Map · People · Luisa Dominguez
Protagonist · The Merciful Nurse
Thirty-four. ICU nurse at St. Clare’s, where the word a dying man is reduced to is please. She holds the line when the ED has caught the crash and sent the patient up.
Luisa’s whole vocation is the accompanying of bodies through the part medicine cannot fix, the ICU, the night shift, the holding of the line. The ED catches the crash; the ICU holds it; she is the line.
Harold Gaines, eighty-one, is end-stage everything, in agony; his family is begging; the on-call doctor will not return the page. At three in the morning on a Tuesday, the milligram of morphine that is comfort and the milligram that is something the law has named are a hand’s breadth apart.
A stranger in the hospital chapel names the dose, the pharmacy audit that will flag it, the nurse manager who must report it, the state board, the criminal referral, the machinery that turns a mercy into a homicide.

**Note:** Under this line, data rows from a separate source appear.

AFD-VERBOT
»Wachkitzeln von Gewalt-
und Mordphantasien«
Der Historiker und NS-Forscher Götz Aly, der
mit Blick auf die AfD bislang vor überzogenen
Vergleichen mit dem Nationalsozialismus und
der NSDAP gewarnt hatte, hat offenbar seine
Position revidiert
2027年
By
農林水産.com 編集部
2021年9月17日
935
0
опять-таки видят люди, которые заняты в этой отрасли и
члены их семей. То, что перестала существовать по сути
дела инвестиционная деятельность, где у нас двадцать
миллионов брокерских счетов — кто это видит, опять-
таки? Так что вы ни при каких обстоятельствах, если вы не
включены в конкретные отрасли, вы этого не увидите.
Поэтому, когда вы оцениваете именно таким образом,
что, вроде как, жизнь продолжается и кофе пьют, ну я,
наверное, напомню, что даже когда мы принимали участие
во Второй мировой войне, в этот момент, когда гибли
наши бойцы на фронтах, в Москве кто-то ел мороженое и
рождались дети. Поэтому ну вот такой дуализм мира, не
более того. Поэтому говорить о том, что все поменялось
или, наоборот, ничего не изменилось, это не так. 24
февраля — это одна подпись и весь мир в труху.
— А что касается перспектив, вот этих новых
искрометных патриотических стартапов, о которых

Luisa turns the dial at 02:47, exactly as the future-dated record foretold. Harold dies at peace; the review reads the off-hour row; the indictment carries the courthouse’s word, not hers. She is convicted and serves a prison term (less than the jury’s number), the courtroom full of the people who knew her, Carmen, her sister Ana, charge nurse Rachel Guzman, Cat, Pastor David Rourke, Dr. Alvarez. But the cost opens onto a vocation: she returns, works hospice, and gives the rest of a long career to palliative care, the protocol that lets the dying be comfortable inside the law, the 8 was the ceiling of the language; the 3 is the answer; the carrying is the carrying. Her name reaches a federal end-of-life statute. The mercy was real, and so was the crime, and both were the verdict.

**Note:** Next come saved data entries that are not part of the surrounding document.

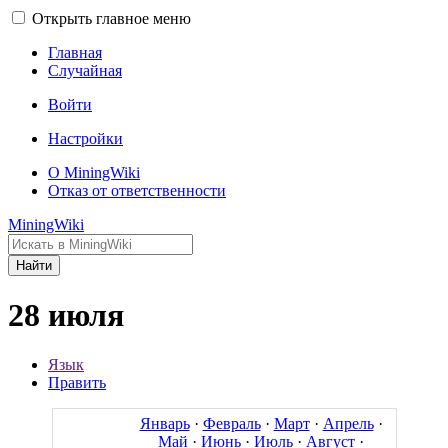
Открыть главное меню
Главная
Случайная
Войти
Настройки
О MiningWiki
Отказ от ответственности
MiningWiki
Найти
28 июля
Язык
Править
Январь
·
Февраль
·
Март
·
Апрель
·
Май
·
Июнь
·
Июль
·
Август
·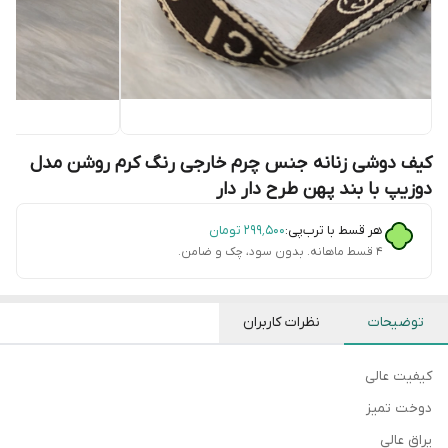
کیف دوشی زنانه جنس چرم خارجی رنگ کرم روشن مدل
دوزیپ با بند پهن طرح دار دار
هر قسط با ترب‌پی:
۲۹۹٬۵۰۰
تومان
۴ قسط ماهانه. بدون سود، چک و ضامن.
توضیحات
نظرات کاربران
کیفیت عالی
دوخت تمیز
یراق عالی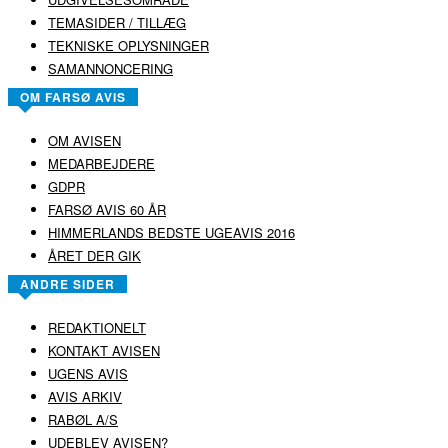
TEMASIDER / TILLÆG
TEKNISKE OPLYSNINGER
SAMANNONCERING
OM FARSØ AVIS
OM AVISEN
MEDARBEJDERE
GDPR
FARSØ AVIS 60 ÅR
HIMMERLANDS BEDSTE UGEAVIS 2016
ÅRET DER GIK
ANDRE SIDER
REDAKTIONELT
KONTAKT AVISEN
UGENS AVIS
AVIS ARKIV
RABØL A/S
UDEBLEV AVISEN?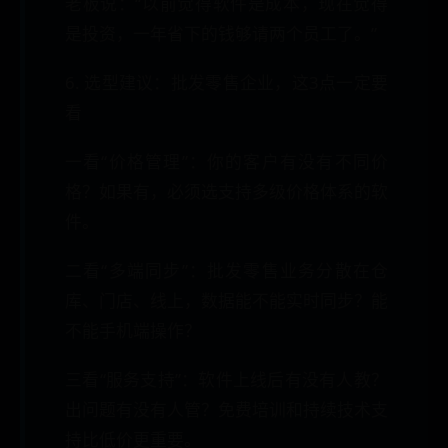
老板说：“以前觉得软件是成本，现在觉得
是投资，一年省下的钱够请两个员工了。”
6. 选型建议：批发零售企业，这3点一定要
看
一看“价格管理”：你的客户有没有不同价
格？如果有，必须选支持多级价格体系的软
件。
二看“多端同步”：批发零售业务分散在仓
库、门店、线上，数据能不能实时同步？能
不能手机端操作？
三看“服务支持”：软件上线后有没有人教？
出问题有没有人管？免费培训和持续技术支
持比低价更重要。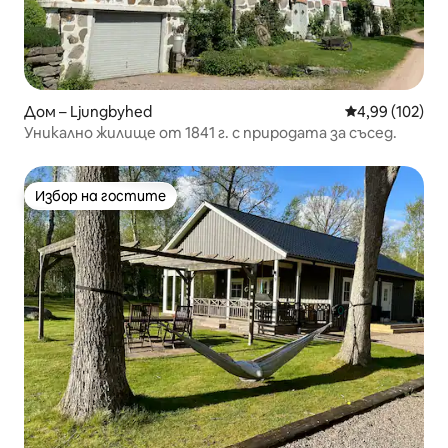
Дом – Ljungbyhed
Средна оценка
4,99 (102)
Уникално жилище от 1841 г. с природата за съсед.
Избор на гостите
Избор на гостите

One of St. Clare’s hospital books. Dr. Patricia Alvarez is Harold’s palliative attending and a witness at the trial; the ED transfer note in Bed 3 is signed C. Brennan, MD, the cross-link to Cat Brennan of The Tired Mother (and an ICU charge nurse also named Cat Brennan is Luisa’s day-shift partner and faithful visitor). Her book’s word, please, answers the fine of The Steady Hand; her defense lawyer is Edward Brennan-Loring, who also took Jess’s case in The Watchful Teacher.